Segment Open
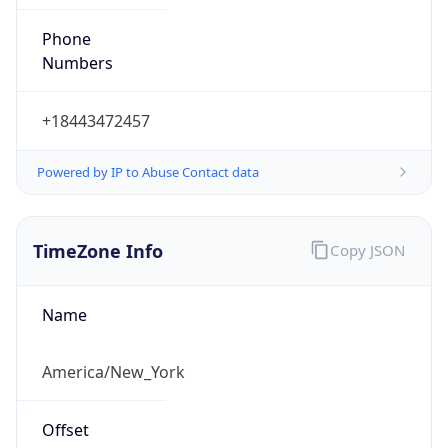
Phone
Numbers
+18443472457
Powered by IP to Abuse Contact data
TimeZone Info
Copy JSON
Name
America/New_York
Offset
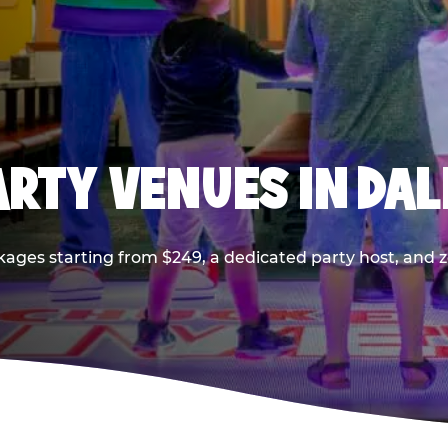
PARTY VENUES IN DA
kages starting from $249, a dedicated party host, and z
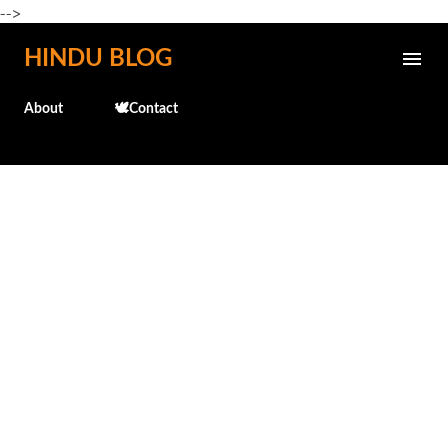
-->
Skip to main content
HINDU BLOG
About
🕊️Contact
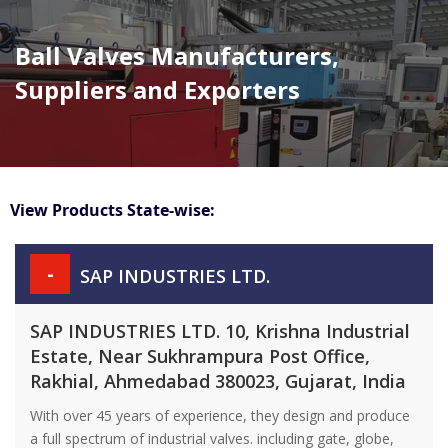
Ball Valves Manufacturers,
Suppliers and Exporters
View Products State-wise:
-
SAP INDUSTRIES LTD.
SAP INDUSTRIES LTD. 10, Krishna Industrial
Estate, Near Sukhrampura Post Office,
Rakhial, Ahmedabad 380023, Gujarat, India
With over 45 years of experience, they design and produce
a full spectrum of industrial valves. including gate, globe,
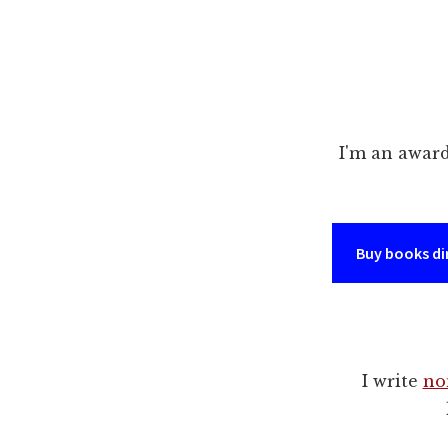
I'm an awar
Buy books di
I write
no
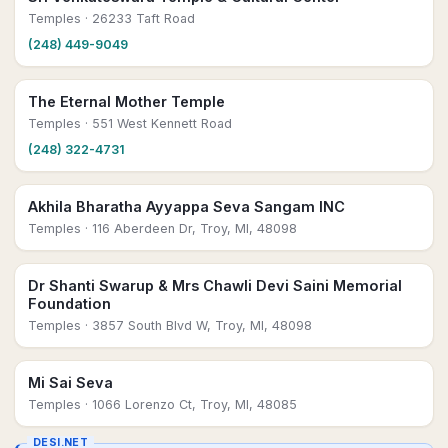
Temples
· 26233 Taft Road
(248) 449-9049
The Eternal Mother Temple
Temples
· 551 West Kennett Road
(248) 322-4731
Akhila Bharatha Ayyappa Seva Sangam INC
Temples
· 116 Aberdeen Dr, Troy, MI, 48098
Dr Shanti Swarup & Mrs Chawli Devi Saini Memorial
Foundation
Temples
· 3857 South Blvd W, Troy, MI, 48098
Mi Sai Seva
Temples
· 1066 Lorenzo Ct, Troy, MI, 48085
DESI.NET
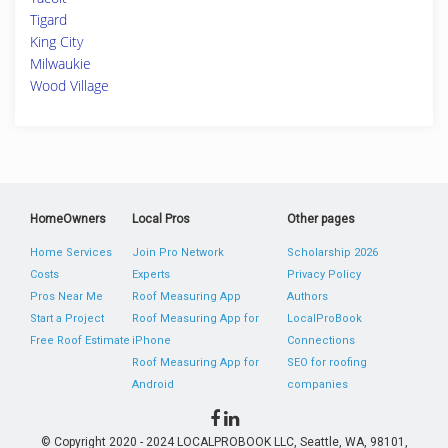
Tigard
King City
Milwaukie
Wood Village
HomeOwners
Local Pros
Other pages
Home Services
Join Pro Network
Scholarship 2026
Costs
Experts
Privacy Policy
Pros Near Me
Roof Measuring App
Authors
Start a Project
Roof Measuring App for
LocalProBook
Free Roof Estimate
iPhone
Connections
Roof Measuring App for
SEO for roofing
Android
companies
© Copyright 2020 - 2024 LOCALPROBOOK LLC, Seattle, WA, 98101,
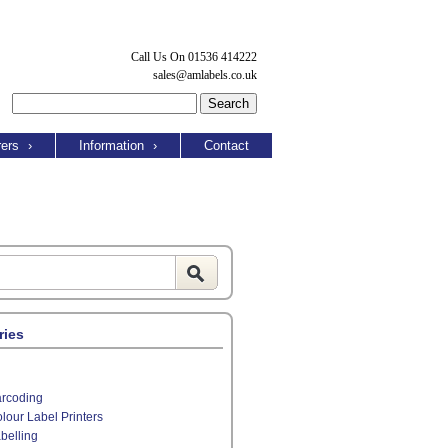
Call Us On 01536 414222
sales@amlabels.co.uk
ers
›
Information
›
Contact
ries
rcoding
lour Label Printers
belling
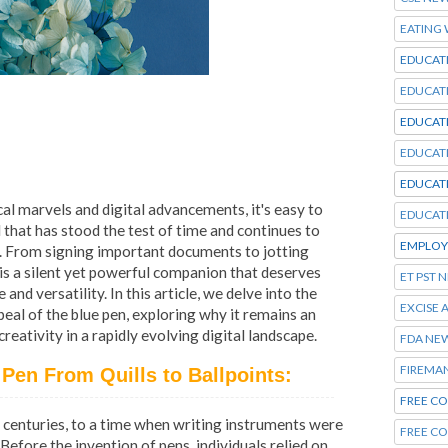
EATING
EDUCAT
EDUCAT
EDUCAT
EDUCAT
EDUCAT
al marvels and digital advancements, it's easy to
EDUCAT
that has stood the test of time and continues to
EMPLOY
es. From signing important documents to jotting
 is a silent yet powerful companion that deserves
ET PST 
and versatility. In this article, we delve into the
EXCISE 
peal of the blue pen, exploring why it remains an
eativity in a rapidly evolving digital landscape.
FDA NE
FIREMA
 Pen From Quills to Ballpoints:
FREE CO
k centuries, to a time when writing instruments were
FREE C
fore the invention of pens, individuals relied on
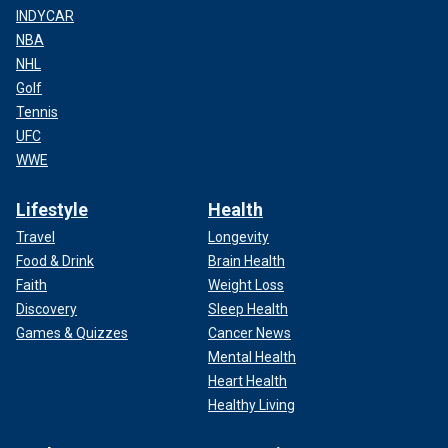
INDYCAR
NBA
NHL
Golf
Tennis
UFC
WWE
Lifestyle
Health
Travel
Longevity
Food & Drink
Brain Health
Faith
Weight Loss
Discovery
Sleep Health
Games & Quizzes
Cancer News
Mental Health
Heart Health
Healthy Living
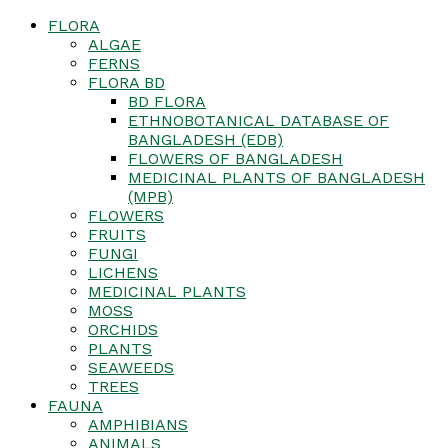
FLORA
ALGAE
FERNS
FLORA BD
BD FLORA
ETHNOBOTANICAL DATABASE OF
BANGLADESH (EDB)
FLOWERS OF BANGLADESH
MEDICINAL PLANTS OF BANGLADESH
(MPB)
FLOWERS
FRUITS
FUNGI
LICHENS
MEDICINAL PLANTS
MOSS
ORCHIDS
PLANTS
SEAWEEDS
TREES
FAUNA
AMPHIBIANS
ANIMALS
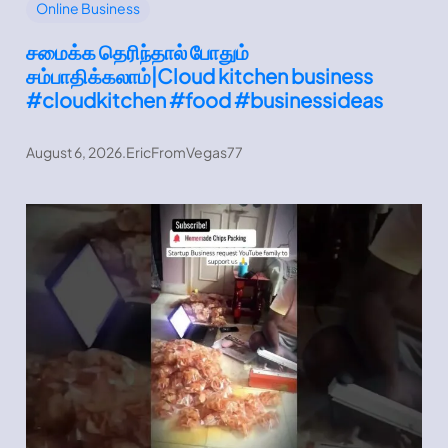
Online Business
சமைக்க தெரிந்தால் போதும்
சம்பாதிக்கலாம்|Cloud kitchen business
#cloudkitchen #food #businessideas
August 6, 2026
.
EricFromVegas77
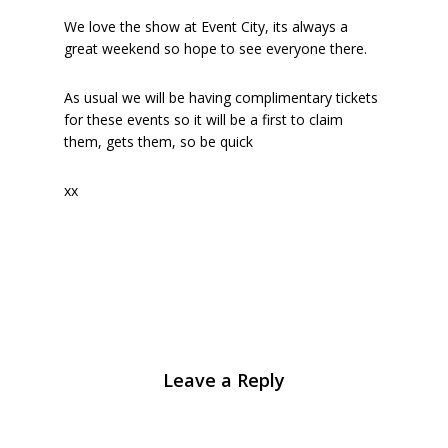
We love the show at Event City, its always a
great weekend so hope to see everyone there.
As usual we will be having complimentary tickets
for these events so it will be a first to claim
them, gets them, so be quick
xx
Leave a Reply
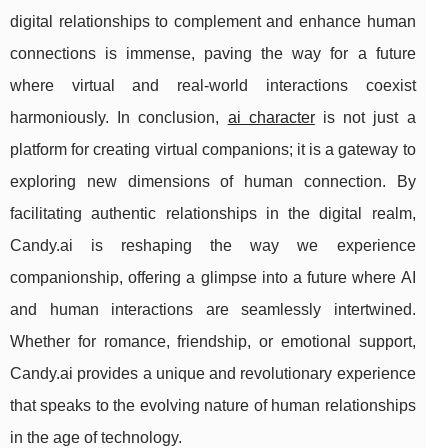
digital relationships to complement and enhance human
connections is immense, paving the way for a future
where virtual and real-world interactions coexist
harmoniously. In conclusion,
ai character
is not just a
platform for creating virtual companions; it is a gateway to
exploring new dimensions of human connection. By
facilitating authentic relationships in the digital realm,
Candy.ai is reshaping the way we experience
companionship, offering a glimpse into a future where AI
and human interactions are seamlessly intertwined.
Whether for romance, friendship, or emotional support,
Candy.ai provides a unique and revolutionary experience
that speaks to the evolving nature of human relationships
in the age of technology.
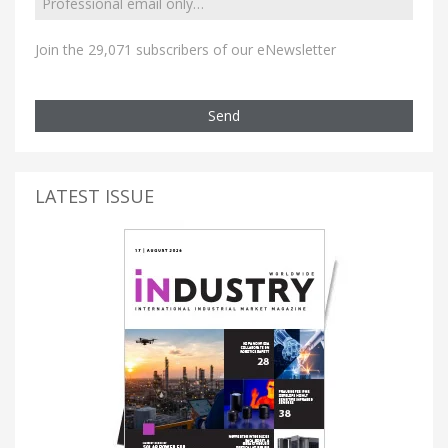
Join the 29,071 subscribers of our eNewsletter
Send
LATEST ISSUE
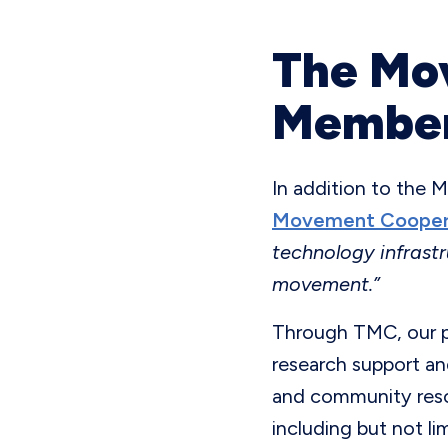
The Mo
Member
In addition to the 
Movement Cooper
technology infrastr
movement.”
Through TMC, our pa
research support an
and community resou
including but not li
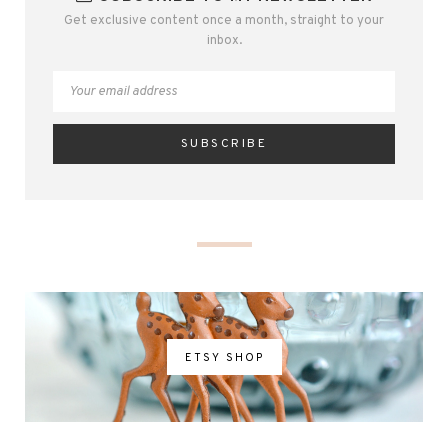
Get exclusive content once a month, straight to your
inbox.
ETSY SHOP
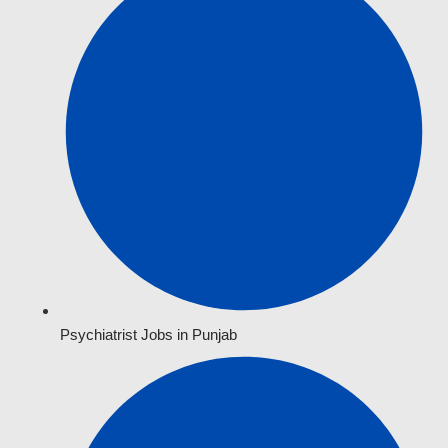
Psychiatrist Jobs in Punjab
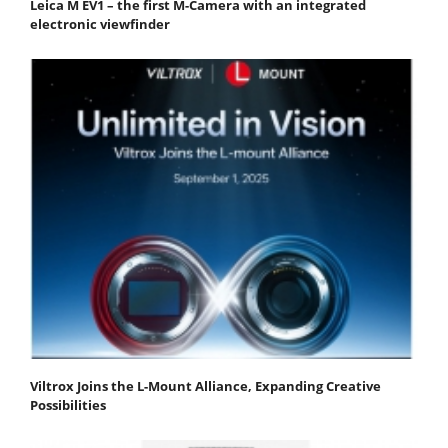
Leica M EV1 – the first M-Camera with an integrated
electronic viewfinder
Viltrox Joins the L-Mount Alliance, Expanding Creative
Possibilities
Segment Closed
» **Exercise aim**
Every line above that includes the word "support" must appear in the answer.

» **Output of the exercise**
Whether for romance, friendship, or emotional support,
research support an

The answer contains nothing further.